Тут Птахин понял: все, участь его решена. Нет, не Букреев своей речью его убил.

Когда-то, еще будучи агрономом, Птахин жил в доме Удалихи. Здесь он и женился. Удалиха была строгая, прямая старуха. Ей сразу не понравилась заносчивая, хитрая жена квартиранта. Старуха сумела чутьем распознать ее нутро. Вскоре молодые супруги переселились в отдельный дом. Одинокая старуха начала терпеть притеснения со стороны своих бывших квартирантов. Удалиха — гордый человек. Она и без пенсии осталась из-за своей гордости. Начала пенсию хлопотать Удалиха, нарвалась на чиновника, который заявил, что при ней имеется кормилец — сын. Она не стала разъяснять этому человеку, что сын ее женился на городской и живет сам как квартирант, а сердито бросила: «Леший с вами, я еще сама себе на кусок зароблю». И больше в собес не ходила, не обращалась.

Птахин поднял глаза, отыскал ими согнувшуюся, все еще вздрагивающую от плача старуху и быстро пошел за сцену, разминая папиросу.

Теперь выступления сделались вовсе непонятными и бурными. Всяк валил свое. Одни высказывали частные обиды, другие ругались просто так и больше махали руками. Часам к двенадцати ночи страсти стали утихать. Ошеломленный Уланов потирал обеими руками виски, словно хотел выдавить из головы боль, начавшуюся от шума и духоты.

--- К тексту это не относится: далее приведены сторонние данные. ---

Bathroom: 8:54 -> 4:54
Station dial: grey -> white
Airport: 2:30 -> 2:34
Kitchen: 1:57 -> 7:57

Когда весь горластый народ перекипел, на сцену поднялся Разумеев. Он зачем-то надел очки, которых раньше на нем никто не видел, откашлялся и начал мирным, укоризненным тоном:

— Чего шумим, а? К чему такая, я бы сказал, некультурность при исполнении важного дела, каким является наше собрание? Критиковать надо. Критика, я бы сказал, вроде мельничного колеса. Вот почему нельзя ее превращать в балаганное представление, а наш колхозный клуб — в тиятр.

Сделав такое внушительное вступление, Разумеев передохнул и, сдвинув брови, положил на край трибуны руку, словно боялся, что она упадет.

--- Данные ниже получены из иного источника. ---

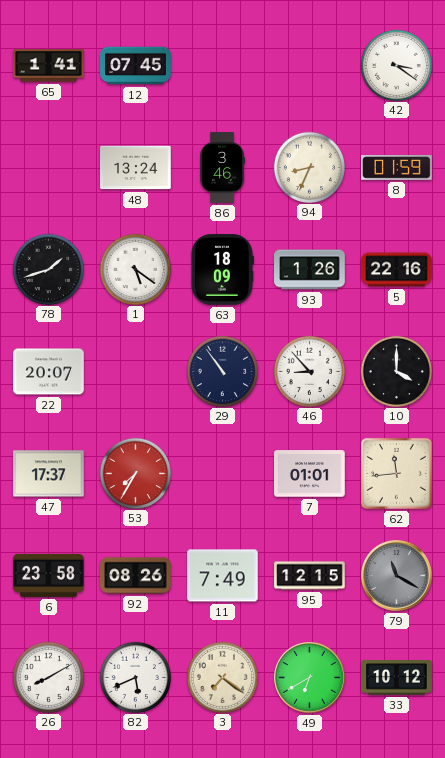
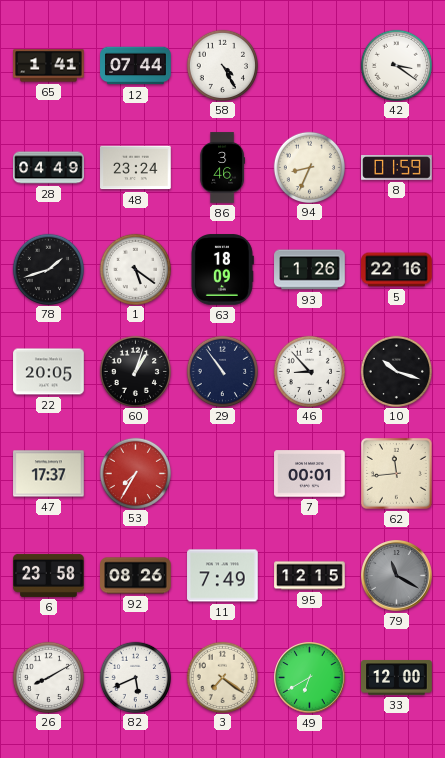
12: 07:45 -> 07:44
58: none -> 4:25
28: none -> 04:49
48: 13:24 -> 23:24
22: 20:07 -> 20:05
60: none -> 1:03
10: 4:00 -> 10:18
7: 01:01 -> 00:01
33: 10:12 -> 12:00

— Кое-чего тут совершенно верно говорилось по адресу товарища Птахина и всего правления, я бы сказал, даже дельно говорилось. Действительно, товарищ Птахин ослабил руль по части управления колхозом, я бы сказал, насовсем выпустил в последнее время. Но мы-то, мы куда смотрели? Сказали мы товарищу Птахину, поправили его своевременно? Нет! Почему? Да потому, что принижаем большевицкий дух. Один человек был забран в тюрьму и напуган по поводу этого. После выпуска из тюрьмы каждую свою речь, каждую резолюцию зачинал со слов: «Стоя на советской платформе, терпеть не могу ненормальностей!» Выписывает, допустим, пуд овса и сверху накладной строчит эти самые слова. А мы вот, стоя на платформе, терпим ненормальности. А давайте посмотрим, один ли Птахин виноват?

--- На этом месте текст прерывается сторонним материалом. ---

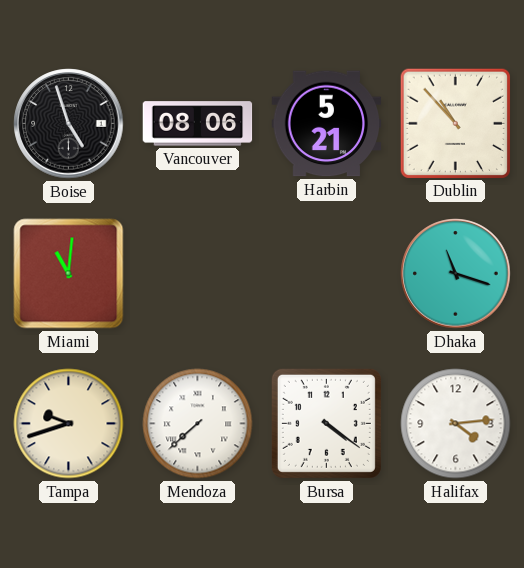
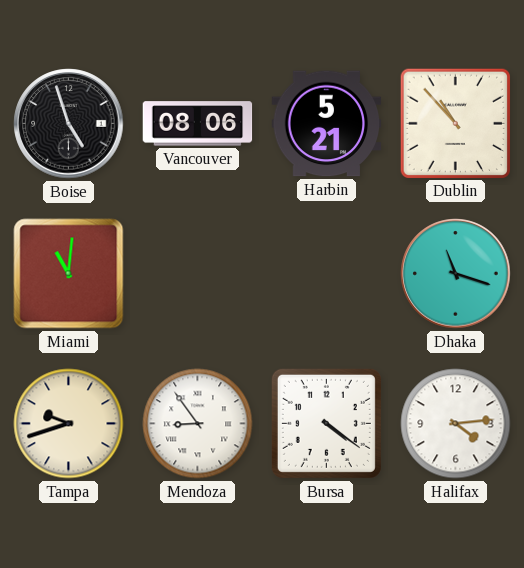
Mendoza: 7:38 -> 8:54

Дальше Разумеев доказал, что виновны во всех упущениях и бедах прежде всего сами колхозники, которые не хотели критиковать председателя и правление, не подсказали ему вовремя, не поправили его. Голос Разумеева был умиротворяющим, сладким, доводы казались убедительными, да и сам он выглядел внушительно. Уловив тонким чутьем, что настроение в зале переломлено и что настал самый удобный момент убраться с трибуны, Разумеев заключил:

— Кроме того, ежели вы добьетесь снятия товарища Птахина, вам направят на эту должность такую личность, которая, я бы сказал, не только наяву, а и во сне пашни не видела. Я извиняюсь, конечно, но скажу не в обиду нашей новой товарищ агрономше. Вот она приехала из города, и ей трудно с нами, и нам проку от нее никакого, потому как незнакомое дело. Извиняюсь, конечно, — увидев, как вспыхнула и опустила голову Тася, прибавил Разумеев. — Вот и добьемся, дадут нам липового председателя, да агроном у нас, я бы сказал, аховый, пойдет все нараскоряку…

Разумеев смолк, поджал губы и, выразив сердитое сострадание па лице, отправился на свое место.

— Ах, поганец, — покачала головой Лидия Николаевна, — девку-то за что обидел?!

И все-таки выступление Разумеева сделало свое дело. Ошеломленные было подхалимы начали выползать на сцену, сокрушаться, критиковать правление и председателя, но все они убедительно доказывали, что, если уберут Птахина, колхозу совсем будет худо.

Птахин сидел, опустив голову, багровый, с болезненной гримасой. Он знал цену словам этих людей и с тоской, почти с болью ждал, чтобы сказал о нем доброе слово хоть один человек честный, не зависящий от него и от Карасева. Птахина очень обрадовало, когда осанистый, кряжистый колхозник Варегин из Заречья, крепко поругав его, вспомнил при этом, как работал агрономом в первые годы Птахин, и заявил, что другого председателя им не требуется, а надо этого заставить работать.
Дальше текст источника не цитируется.